Nicht nur politische Entscheidungsträger*innen, sondern auch Technologieunternehmen müssen marginalisierte Stimmen in den Mittelpunkt stellen. Im Kontext des DSA würde dies bedeuten, dass VLOPs die Sichtweise von Sexarbeiter*innen berücksichtigen sollten, wenn sie ihre erforderliche Technikfolgenabschätzung durchführen. Ein erster Schritt bestünde darin, ihre Gemeinschaftsstandards und Nutzungsbedingungen genau zu prüfen, da diese direkte Auswirkungen auf die Handlungsfähigkeit, die Privatsphäre und die Sicherheit von marginalisierten Gemeinschaften haben.
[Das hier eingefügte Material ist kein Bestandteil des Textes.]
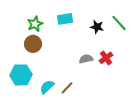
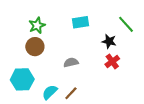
cyan rectangle: (65, 19) -> (80, 22), moved
black star: (97, 27) -> (109, 41), moved
gray semicircle: (86, 59) -> (71, 62), moved

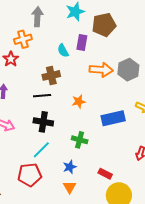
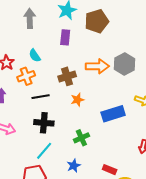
orange cross: (23, 39) -> (26, 76), moved
purple rectangle: (82, 43) -> (65, 37), moved
cyan semicircle: (63, 51) -> (35, 55), moved
brown cross: (51, 75) -> (67, 76), moved
green cross: (80, 140) -> (81, 138), turned -35

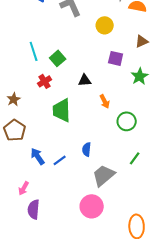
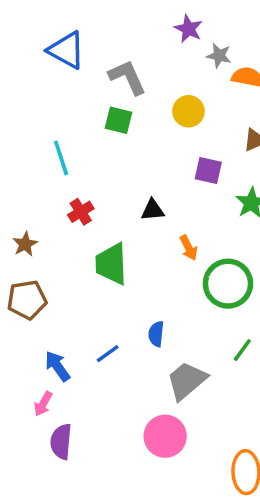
green square: (58, 58) -> (118, 120), moved, turned -35
green circle: (127, 121) -> (228, 284), size x1.4
brown pentagon: (15, 130) -> (27, 300), turned 30
blue arrow: (38, 156) -> (57, 366), moved

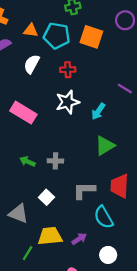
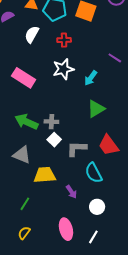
green arrow: (28, 162) -> (26, 122), size x1.6
red trapezoid: (120, 186) -> (109, 145), turned -40
white square: (46, 197) -> (54, 140), moved
gray triangle: (18, 213) -> (22, 155), moved
yellow trapezoid: (50, 236) -> (45, 175), moved
purple arrow: (79, 239) -> (71, 192), turned 88

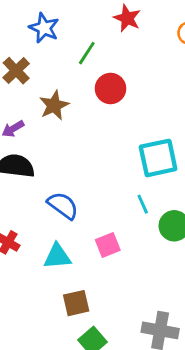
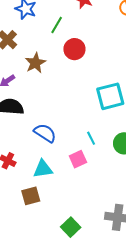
cyan line: (143, 204) -> (91, 138), moved
brown square: (76, 303) -> (31, 196), moved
Um die Inklusion zu gewährleisten, ist es notwendig, dass die Gemeinschaftsstandards und Dienstleistungsverträge nach einer bedeutsamen Konsultation mit marginalisierten Gemeinschaften erstellt werden. Darüber hinaus sollten Möglichkeiten für ein regelmäßiges Feedback von Seiten der Nutzer*innen aktiv gefördert werden.
Die beschriebenen (unbeabsichtigten) Folgen für Sexarbeiter*innen zeigen, wie wichtig die Durchführung einer kontextbezogenen und gesellschaftlichen Technikfolgenabschätzung für alle Gesetze ist. So kann sichergestellt werden, dass die Gesetzgebung nicht bestehende Probleme verschlimmert oder neue Probleme hervorruft. Bisher haben sich die meisten Technikfolgenabschätzungen vor allem auf die rechtliche oder technische Ebene bezogen und dabei die gesellschaftliche Komponente außer Acht gelassen, die für die Gewährleistung nachhaltiger und ethisch verantwortlicher Lösungen entscheidend ist. Im Zusammenhang mit Technologieunternehmen ist es von entscheidender Bedeutung, eine sinnvolle Konsultation mit den betroffenen Gemeinschaften durchzuführen und ihre Stimmen in den Designprozess für neue Technologien einzubeziehen.
Die Art und Weise, wie sich der DSA auf das Leben von Sexarbeitenden auswirkt, zeigt einmal mehr, dass sich die politischen Entscheidungsträger*innen auf die gesellschaftlichen Gruppen konzentrieren müssen, die am stärksten von den negativen Folgen der Digitalisierung betroffen sind, um eine Politik zu machen, die das Leben aller Menschen verbessert, und um sicherzustellen, dass ihre Bedürfnisse vorrangig berücksichtigt werden.